The food menu is divided into Pizza, Snacks, and Salads. The concise menu was a collaborative process between chefs Cale Elliot-Armstrong (Splendido, Terroni, Canoe) and Chef Anthony Falco, an international pizza consultant who pioneered the concept of “Neo-Neapolitan” pizza in Brooklyn.

Falco helped lay the foundation to ensure that the pizza dough itself was robust in flavour and prepped “the old school way” with lots of labour and patience.

General Assembly uses the wild yeast culture Falco brought from Brooklyn to make all the pizzas. It is five years old and apparently is already absorbing flavour notes from Toronto’s environment. Other influences include the type of flour they use to “feed” the yeast — a blend of Italian 00 pizza flour and unbleached all-purpose flour from P&H Milling in Hamilton.

After the initial mix, the chefs use a front-loaded fermentation process including a 24 – 48 hour period where the dough sits in a cool fridge. By the time the pizza is ready to be cooked, there’s no need to do anything else (no extra proofing) except lay on toppings and pop it into the oven. Chef Falco says that this method allows for a slow, natural fermentation; the rest periods and wait time allow for the development of flavours while accounting for and balancing out the structural integrity of the final product (the crust).

To cook the pizzas within 60-90 seconds, General Assembly uses two large clay ovens that were specially imported and assembled brick-by-brick on site. The ovens are from Acunto, a family-run business from Naples, which holds a reputation for their oven craftsmanship. Lalani says they are currently the only restaurant in Toronto to use these types of ovens. The structure and build allow for the ovens to retain a roaring heat of 800°F – 1000°F.
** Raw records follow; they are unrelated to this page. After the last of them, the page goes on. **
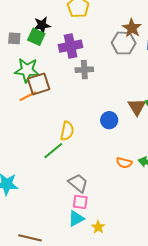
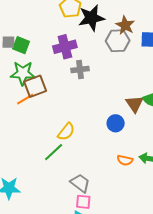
black star: (42, 25) -> (91, 18), moved, size x1.5
green square: (36, 37) -> (21, 45), moved
blue circle: (109, 120) -> (116, 123), moved
yellow semicircle: (67, 131) -> (66, 132), turned 30

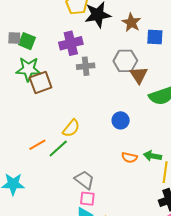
gray hexagon: (118, 41) -> (125, 61), moved
orange line: (25, 99) -> (37, 145), moved
brown triangle: (135, 104) -> (139, 75), moved

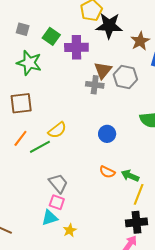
green square: (27, 41) -> (51, 36), moved
gray cross: (86, 66) -> (95, 85), moved
brown triangle: (139, 75) -> (103, 70), moved
brown square: (41, 82) -> (21, 103), moved
orange line: (37, 145) -> (20, 138), turned -36

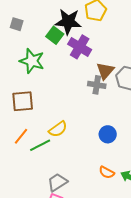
black star: (109, 26) -> (68, 22), moved
gray square: (23, 29) -> (17, 24), moved
purple cross: (76, 47) -> (80, 47), turned 30
gray trapezoid: (58, 183) -> (57, 182), turned -85

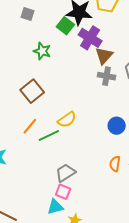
green star: (32, 61) -> (42, 51), size x0.7
brown triangle: (105, 71) -> (104, 56), moved
brown square: (23, 101) -> (32, 91), turned -35
orange semicircle: (107, 172) -> (115, 164), turned 70

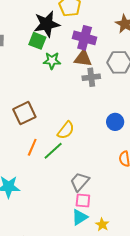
purple cross: (90, 38) -> (85, 38), moved
green star: (42, 51) -> (52, 61), moved
brown triangle: (104, 56) -> (83, 58), turned -48
brown square: (32, 91) -> (24, 113), turned 30

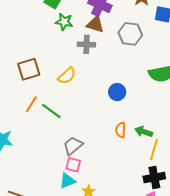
gray cross: (91, 77) -> (86, 44), moved
yellow semicircle: (66, 130) -> (67, 76), moved
green line: (53, 151) -> (51, 111), turned 70

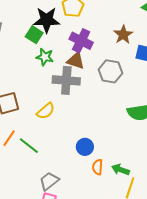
gray cross: (86, 44) -> (66, 80), size x1.5
blue circle: (117, 92) -> (85, 147), moved

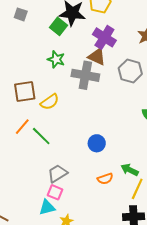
green star: (45, 57) -> (56, 59), moved
yellow semicircle: (46, 111) -> (50, 102), moved
orange semicircle: (97, 167) -> (105, 179), moved, turned -119

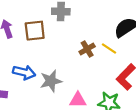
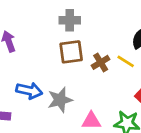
brown square: (35, 31) -> (71, 52), moved

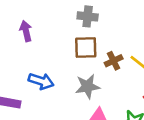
gray star: (60, 100) -> (87, 86), moved

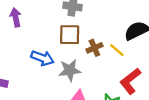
blue arrow: (41, 81) -> (42, 58), moved

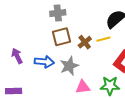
purple arrow: (16, 17) -> (17, 56), moved
yellow line: (117, 50) -> (103, 39), turned -40

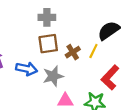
yellow line: (103, 39) -> (93, 51), turned -56

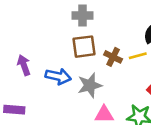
yellow line: (93, 51) -> (138, 56), turned 48
brown cross: (73, 52) -> (113, 57), turned -32

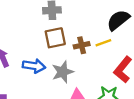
brown cross: (113, 57) -> (82, 45), turned -35

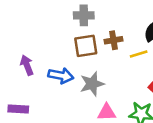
brown cross: (82, 45) -> (113, 40), moved

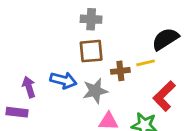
brown cross: (113, 40) -> (120, 71), moved
purple arrow: (27, 65) -> (29, 87), moved

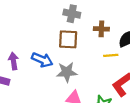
brown cross: (120, 71) -> (101, 29), moved

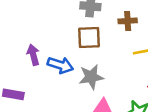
purple arrow: (14, 61) -> (33, 55), moved

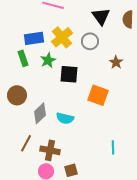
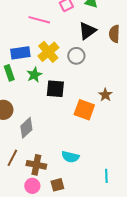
black triangle: (101, 16) -> (87, 31), turned 30
brown star: (116, 62) -> (105, 95), moved
cyan semicircle: (65, 118) -> (70, 157), moved
cyan line: (113, 147) -> (106, 176), moved

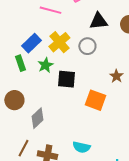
black triangle: (87, 31) -> (98, 21), turned 30
blue rectangle: (20, 53) -> (31, 43), turned -36
brown star: (105, 95) -> (116, 76), moved

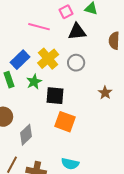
black triangle: (98, 21) -> (77, 32), moved
orange square: (95, 100) -> (65, 122), moved

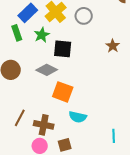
orange square: (65, 122) -> (63, 92), moved
gray diamond: (26, 135) -> (47, 70), moved, turned 70

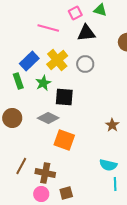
brown star: (113, 46) -> (112, 125), moved
cyan semicircle: (78, 117) -> (108, 165), moved

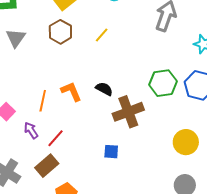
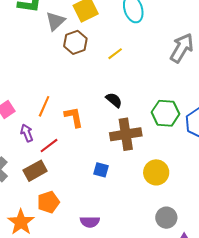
gray triangle: (16, 38) -> (55, 21), moved
black semicircle: (104, 89) -> (114, 100), moved
orange L-shape: (71, 91) -> (74, 117), moved
yellow circle: (186, 142) -> (156, 172), moved

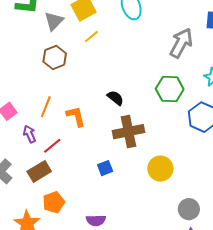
brown hexagon: (75, 42) -> (55, 57), moved
yellow line: (115, 54) -> (91, 37), moved
green hexagon: (165, 113) -> (170, 89), moved
blue square: (101, 170) -> (105, 168), turned -35
gray circle: (166, 218) -> (189, 209), moved

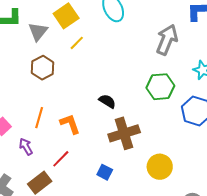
red line: (52, 146) -> (61, 159), moved
blue square: (105, 168) -> (105, 172), turned -35

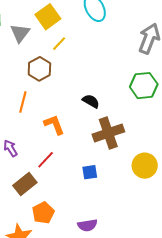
brown hexagon: (43, 68) -> (39, 69), moved
orange line: (39, 118) -> (23, 102), moved
blue square: (105, 172) -> (90, 172), turned -35

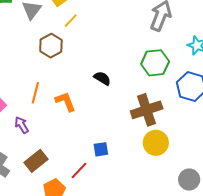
orange line: (23, 102) -> (35, 93), moved
brown cross: (108, 133) -> (147, 110), moved
red line: (46, 160) -> (79, 170), moved

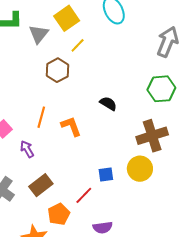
yellow circle: (156, 143) -> (140, 169), moved

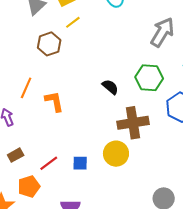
black semicircle: (108, 103) -> (110, 87), moved
blue square: (106, 174) -> (80, 163), moved
brown rectangle: (41, 185) -> (16, 155), size x0.7
red line: (84, 195) -> (49, 163), moved

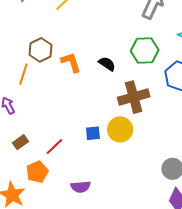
brown hexagon: (49, 44) -> (41, 50), moved
orange L-shape: (54, 101) -> (71, 62), moved
blue square: (80, 163) -> (93, 133), moved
The chefs describe the pizza style as a New York and Neapolitan hybrid (Neo-Neapolitan), which means using Italian techniques and embodying the philosophy of using what’s around you to showcase local ingredients and fresh flavours. Therefore, not every ingredient has to be from Italy. Instead, they cherry-pick the best ingredients from around the world to make great tasting pizza. The chefs explain that it is not about being rigid and elitist; having fun is what’s at the heart of their food. “At the end of the day, it is about how delicious our food tastes and I think it’s damn near perfect,” chefs Elliot-Armstrong and Falco muse. Wherever possible, the chefs do try and showcase ingredients from Canada like cheese, vegetables and flour.

The Don Diego is a highlight of the pizza section. It combines familiar Mexican taco flavours and is topped with cheese, ground chorizo, cream, onion, jalapeno, cilantro and lime.


(IMAGE: TIFFANY LEIGH)

 

The King ‘shroom (and currently chef Cale’s favourite pizza) sees mozzarella, grana and gorgonzola cheeses topped with over-roasted mushrooms and fried garlic, drizzled with white balsamic and finished with dashes of black pepper.

As for snacks, the General Bread is a gooey cheese lover’s delight. It uses the same dough as the pizza, aged mozzarella and grana cheese and is topped with fried garlic slivers, aleppo pepper and finished with wild oregano. It is served with a house-made marinara sauce that's drizzled with olive oil and grated parmesan.

The Meat Plate sees a melange of meats which include cacciatore, jamon iberico and prosciutto; it is served with house-baked crostini.


(IMAGE: TIFFANY LEIGH)

 

Arugula Apple is sweet and acidic salad; a mountain of bitter arugula is tossed with olive oil and lemon and the salad is topped with shaved parmesan and candied pecans.

General Assembly Pizza, 331 Adelaide St. W.